Answer the following questions about the equation below. \( x^{3}-17 x-4=0 \) (a) List all rational roots that are possible according to the Rational Zero Theorem. Choose the correct answer below. A. \( \pm 1 \) B. \( \pm 4 \) C. \( -1,-2,-4 \) D. \( \pm 1, \pm 2, \pm 4 \) (b) Use synthetic division to test several possible rational roots in order to identify one actual root. One rational root of the given equation is (Simplify your answer.)

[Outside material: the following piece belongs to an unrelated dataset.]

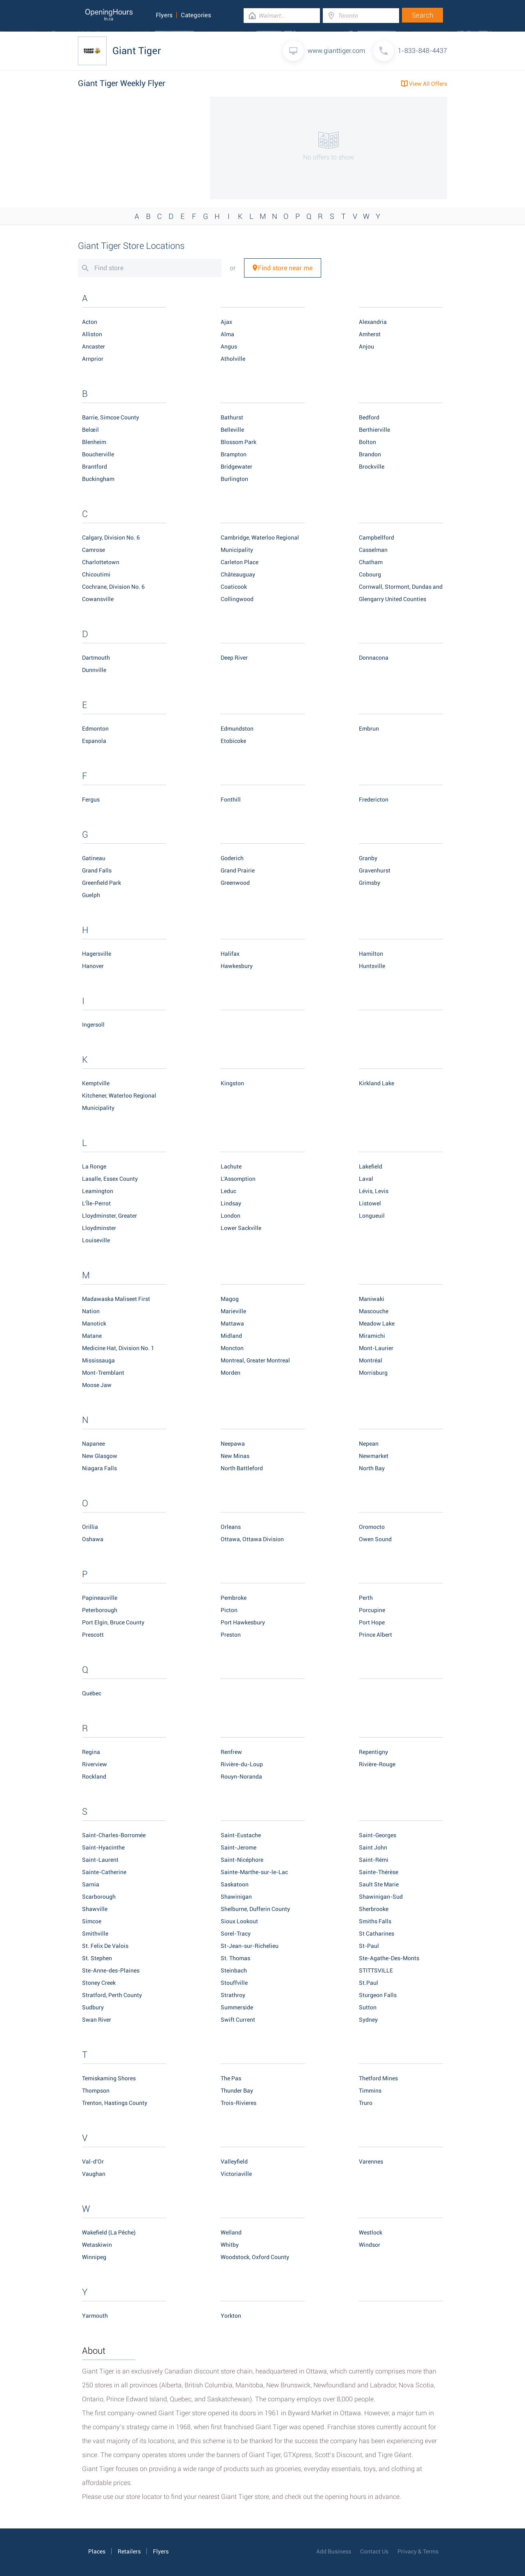  I want to click on Valleyfield, so click(234, 2161).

To solve the equation \( x^{3}-17 x-4=0 \) using the Rational Root Theorem, we first identify the possible rational roots. ### (a) List all rational roots that are possible according to the Rational Zero Theorem. The Rational Root Theorem states that any rational solution, in the form of \( \frac{p}{q} \), must have \( p \) as a factor of the constant term (which is -4) and \( q \) as a factor of the leading coefficient (which is 1). The factors of -4 (the constant term) are: - \( \pm 1 \) - \( \pm 2 \) - \( \pm 4 \) The factors of 1 (the leading coefficient) are: - \( \pm 1 \) Thus, the possible rational roots are: \[ \pm 1, \pm 2, \pm 4 \] So the correct answer is: **D. \( \pm 1, \pm 2, \pm 4 \)** ### (b) Use synthetic division to test several possible rational roots in order to identify one actual root. Let's test the possible rational roots using synthetic division. We will start with \( x = 1 \): **Testing \( x = 1 \):** \[ \begin{array}{r|rrrr} 1 & 1 & 0 & -17 & -4 \\ & & 1 & 1 & -16 \\ \hline & 1 & 1 & -16 & -20 \\ \end{array} \] The remainder is -20, so \( x = 1 \) is not a root. **Testing \( x = -1 \):** \[ \begin{array}{r|rrrr} -1 & 1 & 0 & -17 & -4 \\ & & -1 & 1 & 16 \\ \hline & 1 & -1 & -16 & 12 \\ \end{array} \] The remainder is 12, so \( x = -1 \) is not a root. **Testing \( x = 2 \):** \[ \begin{array}{r|rrrr} 2 & 1 & 0 & -17 & -4 \\ & & 2 & 4 & -26 \\ \hline & 1 & 2 & -13 & -30 \\ \end{array} \] The remainder is -30, so \( x = 2 \) is not a root. **Testing \( x = -2 \):** \[ \begin{array}{r|rrrr} -2 & 1 & 0 & -17 & -4 \\ & & -2 & 4 & 26 \\ \hline & 1 & -2 & -13 & 22 \\ \end{array} \] The remainder is 22, so \( x = -2 \) is not a root. **Testing \( x = 4 \):** \[ \begin{array}{r|rrrr} 4 & 1 & 0 & -17 & -4 \\ & & 4 & 16 & -4 \\ \hline & 1 & 4 & -1 & -8 \\ \end{array} \] The remainder is -8, so \( x = 4 \) is not a root. **Testing \( x = -4 \):** \[ \begin{array}{r|rrrr} -4 & 1 & 0 & -17 & -4 \\ & & -4 & 16 & 4 \\ \hline & 1 & -4 & -1 & 0 \\ \end{array} \] The remainder is 0, so \( x = -4 \) is a root. Thus, one rational root of the given equation is: \[ \boxed{-4} \]